● PROBLEM TO SOLVE
Your output should be the records below, word for word and picture-free.

● EXTRACTED INFORMATION

◆ ◆ ◆

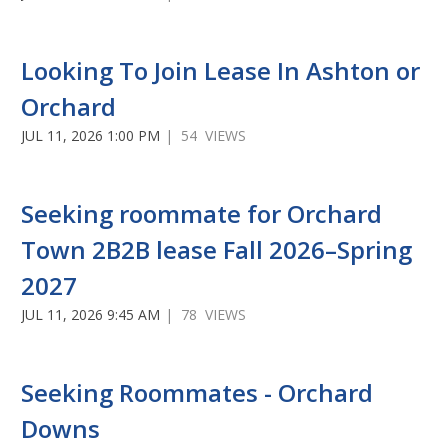
Looking To Join Lease In Ashton or
Orchard
JUL 11, 2026 1:00 PM
| 54 VIEWS
Seeking roommate for Orchard
Town 2B2B lease Fall 2026–Spring
2027
JUL 11, 2026 9:45 AM
| 78 VIEWS
Seeking Roommates - Orchard
Downs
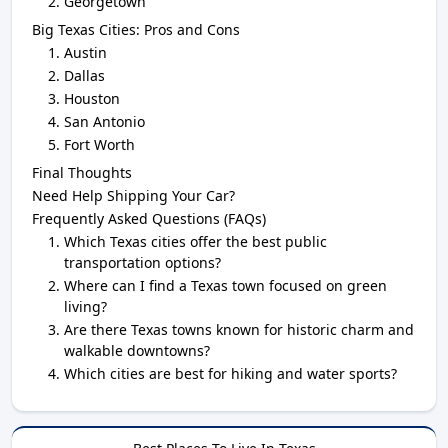
Georgetown
Big Texas Cities: Pros and Cons
Austin
Dallas
Houston
San Antonio
Fort Worth
Final Thoughts
Need Help Shipping Your Car?
Frequently Asked Questions (FAQs)
Which Texas cities offer the best public
transportation options?
Where can I find a Texas town focused on green
living?
Are there Texas towns known for historic charm and
walkable downtowns?
Which cities are best for hiking and water sports?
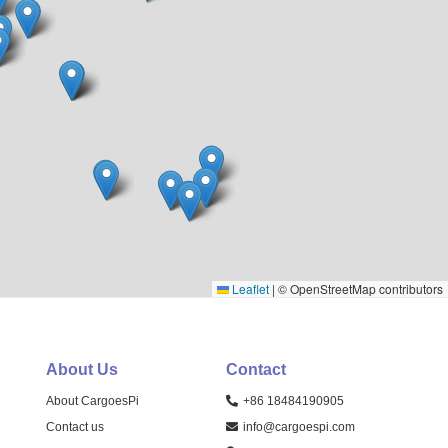
Leaflet
|
© OpenStreetMap contributors
About Us
Contact
About CargoesPi
+86 18484190905
Contact us
info@cargoespi.com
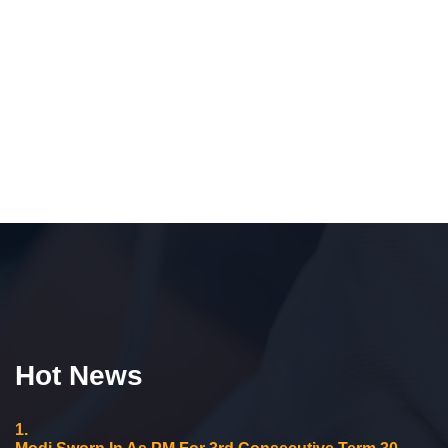
Hot News
1.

◆ ◆ ◆

● REPLY
Looking To Join Lease In Ashton or
Orchard
JUL 11, 2026 1:00 PM
| 54 VIEWS
Seeking roommate for Orchard
Town 2B2B lease Fall 2026–Spring
2027
JUL 11, 2026 9:45 AM
| 78 VIEWS
Seeking Roommates - Orchard
Downs
Georgetown
Big Texas Cities: Pros and Cons
Austin
Dallas
Houston
San Antonio
Fort Worth
Final Thoughts
Need Help Shipping Your Car?
Frequently Asked Questions (FAQs)
Which Texas cities offer the best public
transportation options?
Where can I find a Texas town focused on green
living?
Are there Texas towns known for historic charm and
walkable downtowns?
Which cities are best for hiking and water sports?
Leaflet
|
© OpenStreetMap contributors
About Us
Contact
About CargoesPi
+86 18484190905
Contact us
info@cargoespi.com
Hot News
1.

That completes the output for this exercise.